Since most modern datasets already include annotations with some indication on head pose, Sightcorp had a baseline from which to work. Using sets such as the WIDER FACE dataset, which included tags for “typical pose” or “atypical pose”, and the VGGFace dataset, which divided poses into “front”, “three-quarter,” and “profile”, Sightcorp gained a clear view forward: Their own solution would need to forge ahead by quantifying detection performance across granular variation in yaw, pitch, and roll.
This new focus would give the team an added advantage: testing for when things were not working. If there were certain values for which yaw, pitch, and roll didn’t work, they could take note. They could also measure the cut-off for yaw, pitch, and roll, beyond which they would need to improve the robustness of the detection process.
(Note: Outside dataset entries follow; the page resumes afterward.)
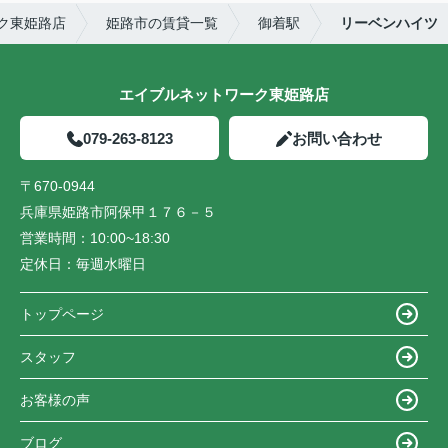
ク東姫路店
姫路市の賃貸一覧
御着駅
リーベンハイツ
エイブルネットワーク東姫路店
079-263-8123
お問い合わせ
〒670-0944
兵庫県姫路市阿保甲１７６－５
営業時間：
10:00~18:30
定休日：
毎週水曜日
トップページ
スタッフ
お客様の声
ブログ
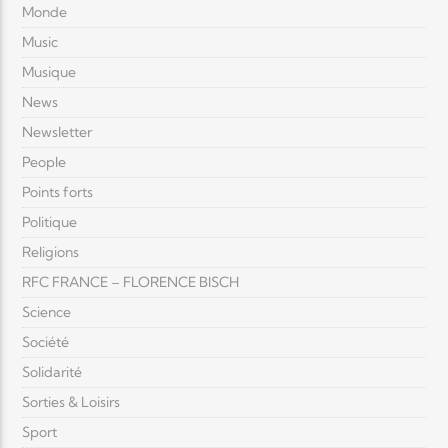
Monde
Music
Musique
News
Newsletter
People
Points forts
Politique
Religions
RFC FRANCE – FLORENCE BISCH
Science
Société
Solidarité
Sorties & Loisirs
Sport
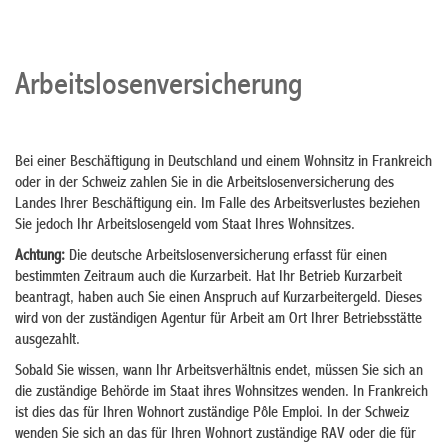
Arbeitslosenversicherung
Bei einer Beschäftigung in Deutschland und einem Wohnsitz in Frankreich
oder in der Schweiz zahlen Sie in die Arbeitslosenversicherung des
Landes Ihrer Beschäftigung ein. Im Falle des Arbeitsverlustes beziehen
Sie jedoch Ihr Arbeitslosengeld vom Staat Ihres Wohnsitzes.
Achtung:
Die deutsche Arbeitslosenversicherung erfasst für einen
bestimmten Zeitraum auch die Kurzarbeit. Hat Ihr Betrieb Kurzarbeit
beantragt, haben auch Sie einen Anspruch auf Kurzarbeitergeld. Dieses
wird von der zuständigen Agentur für Arbeit am Ort Ihrer Betriebsstätte
ausgezahlt.
Sobald Sie wissen, wann Ihr Arbeitsverhältnis endet, müssen Sie sich an
die zuständige Behörde im Staat ihres Wohnsitzes wenden. In Frankreich
ist dies das für Ihren Wohnort zuständige Pôle Emploi. In der Schweiz
wenden Sie sich an das für Ihren Wohnort zuständige RAV oder die für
So they rolled up their sleeves and got to work. The team used the Head Pose Image Database from the Prima Project at INRIA Rhone-Alpes, a “head pose database…a benchmark of 2790 monocular face images of 15 persons with variations of pan and tilt angles from -90 to +90 degrees. For every person, 2 series of 93 images (93 different poses) are available.”
Harnessing the handy power of Python, the team engineered a small script to create a ground truth CSV file with a path to each file in this dataset and its corresponding pitch and yaw values. The Head Pose dataset was integral and absolutely valuable to the success of this initiative because it encodes yaw and pitch into filenames.
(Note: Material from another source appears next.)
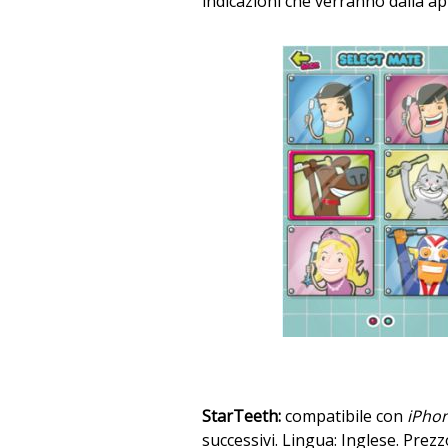
indicazioni che verranno dalla app
StarTeeth:
compatibile con
iPhon
successivi. Lingua: Inglese. Prezzo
Next, for each value of yaw and pitch, there were at least 30 images. That’s how granular the data truly got. But it’s not simply about accounting for every variation. It’s about creating a benchmark that then allows the AI aspect of the software to take over, running its own “learning” process to the set of images, going beyond what’s merely scripted in code.
In the case of these images, the face detector should have been able to detect 30 faces for every combination of yaw and pitch. Once the benchmarking script read the file, it ran the face detector on each image under the path column and returned a concrete number of faces detected.
Now, if exactly one face was detected, the output would also include the face rectangle (x, y, width, height). And, in order to concretely visualize the accuracy of their own, newly-engineered solution, versus the “classical” Haar Cascade method, the team reformatted the data through a heat map.
The results were stunning. Through the heat map, it’s clear to see that over 30% of the squares in a 10×10 grid returned a result without any detection (0% faces detected) when using the Haar Cascade method. Clearly, then, the Haar Cascade detector worked reasonably well, as expected, for frontal and slightly sideways faces.
The issue turned out to be markers for extreme head poses. Here, the measurement performance “rapidly” declined.
Results for Sightcorp’s own solution, the newly minted “deep learning face detector,” on the other hand, returned a 10×10 grid of nearly a full set of 100% face detection. It’s a stark differentiation that gave Sightcorp a significant advantage in the calibration of “extreme” head poses — yet another feather in its already full hat of a solution.
For Sightcorp, it’s one small step. For its users, it’s one giant leap — the platform is already being used for retail and digital signage, emotion recognition, attention time, and multiple-person tracking. With this deep learning face detection measurement, Sightcorp now has the ability to ensure that head positions and gaze are not only captured, but also translated into further usable data.
In fact, Sightcorp CEO Joyce Caradonna says, “I am very proud of what the team has achieved with this face detection model. This improvement doesn’t only enhance the software’s core promise, it makes a shift in the way datasets are being used, giving the next generation of comparable analytics platforms that are sure to emerge, a new baseline from which to innovate.”